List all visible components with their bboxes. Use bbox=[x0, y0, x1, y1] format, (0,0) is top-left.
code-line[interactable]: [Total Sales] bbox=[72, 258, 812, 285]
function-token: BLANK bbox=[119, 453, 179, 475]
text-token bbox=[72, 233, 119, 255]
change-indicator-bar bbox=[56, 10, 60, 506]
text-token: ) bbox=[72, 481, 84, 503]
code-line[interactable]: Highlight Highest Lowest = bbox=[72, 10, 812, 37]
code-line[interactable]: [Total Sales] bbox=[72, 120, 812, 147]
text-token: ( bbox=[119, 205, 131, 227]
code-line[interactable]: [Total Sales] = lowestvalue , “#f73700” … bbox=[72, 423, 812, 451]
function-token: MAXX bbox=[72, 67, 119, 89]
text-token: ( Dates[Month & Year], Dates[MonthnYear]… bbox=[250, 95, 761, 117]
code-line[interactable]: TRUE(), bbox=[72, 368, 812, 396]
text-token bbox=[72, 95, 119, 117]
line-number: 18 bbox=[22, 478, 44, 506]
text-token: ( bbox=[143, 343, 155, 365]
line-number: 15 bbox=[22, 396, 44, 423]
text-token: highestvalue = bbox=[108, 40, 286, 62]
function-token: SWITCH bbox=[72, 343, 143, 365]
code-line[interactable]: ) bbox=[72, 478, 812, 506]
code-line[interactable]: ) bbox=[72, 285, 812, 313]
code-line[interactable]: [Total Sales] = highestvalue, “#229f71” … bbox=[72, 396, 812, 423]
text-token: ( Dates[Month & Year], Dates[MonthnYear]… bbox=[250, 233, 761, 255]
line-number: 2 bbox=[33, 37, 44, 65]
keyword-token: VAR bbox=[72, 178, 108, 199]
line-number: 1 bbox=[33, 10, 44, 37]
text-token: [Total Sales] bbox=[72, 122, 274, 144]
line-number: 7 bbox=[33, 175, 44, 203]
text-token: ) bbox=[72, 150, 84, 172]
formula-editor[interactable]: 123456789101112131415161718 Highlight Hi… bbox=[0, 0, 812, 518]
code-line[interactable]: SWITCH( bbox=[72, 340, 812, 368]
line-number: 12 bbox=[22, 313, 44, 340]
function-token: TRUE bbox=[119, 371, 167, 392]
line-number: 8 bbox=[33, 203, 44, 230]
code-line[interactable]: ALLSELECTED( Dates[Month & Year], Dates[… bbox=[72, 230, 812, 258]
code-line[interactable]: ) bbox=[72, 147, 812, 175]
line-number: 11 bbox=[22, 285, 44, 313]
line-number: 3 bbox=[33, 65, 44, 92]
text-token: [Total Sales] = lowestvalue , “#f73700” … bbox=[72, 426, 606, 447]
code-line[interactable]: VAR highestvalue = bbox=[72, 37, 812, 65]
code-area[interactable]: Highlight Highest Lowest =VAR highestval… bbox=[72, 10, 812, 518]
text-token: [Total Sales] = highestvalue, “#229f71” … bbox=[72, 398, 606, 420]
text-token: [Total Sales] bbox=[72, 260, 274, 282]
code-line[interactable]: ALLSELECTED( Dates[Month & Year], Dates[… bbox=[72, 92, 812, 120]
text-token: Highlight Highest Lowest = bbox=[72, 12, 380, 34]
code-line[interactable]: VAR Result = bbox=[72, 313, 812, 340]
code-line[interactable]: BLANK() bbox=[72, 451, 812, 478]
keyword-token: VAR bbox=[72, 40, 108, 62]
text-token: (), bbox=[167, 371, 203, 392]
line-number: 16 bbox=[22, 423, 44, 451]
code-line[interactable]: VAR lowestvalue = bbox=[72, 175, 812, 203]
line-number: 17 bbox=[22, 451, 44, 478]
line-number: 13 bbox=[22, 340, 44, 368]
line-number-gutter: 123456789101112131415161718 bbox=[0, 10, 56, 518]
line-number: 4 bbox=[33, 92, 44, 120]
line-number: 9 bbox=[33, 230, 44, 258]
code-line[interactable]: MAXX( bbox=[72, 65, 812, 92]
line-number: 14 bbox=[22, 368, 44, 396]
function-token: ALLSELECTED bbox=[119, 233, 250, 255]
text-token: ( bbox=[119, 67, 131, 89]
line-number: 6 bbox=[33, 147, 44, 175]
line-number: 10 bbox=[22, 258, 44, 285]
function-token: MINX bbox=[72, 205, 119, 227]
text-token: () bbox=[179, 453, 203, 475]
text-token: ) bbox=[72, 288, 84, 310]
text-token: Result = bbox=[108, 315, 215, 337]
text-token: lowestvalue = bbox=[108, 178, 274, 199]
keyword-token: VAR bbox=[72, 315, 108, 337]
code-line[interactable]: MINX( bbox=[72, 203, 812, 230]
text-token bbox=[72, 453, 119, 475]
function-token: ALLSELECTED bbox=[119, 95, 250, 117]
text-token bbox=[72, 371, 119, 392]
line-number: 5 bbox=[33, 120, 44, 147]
--- --- ---
In the records above, find the lines holding "ALLSELECTED". Copy each one.

code-line[interactable]: ALLSELECTED( Dates[Month & Year], Dates[… bbox=[72, 230, 812, 258]
code-line[interactable]: ALLSELECTED( Dates[Month & Year], Dates[… bbox=[72, 92, 812, 120]
function-token: ALLSELECTED bbox=[119, 233, 250, 255]
function-token: ALLSELECTED bbox=[119, 95, 250, 117]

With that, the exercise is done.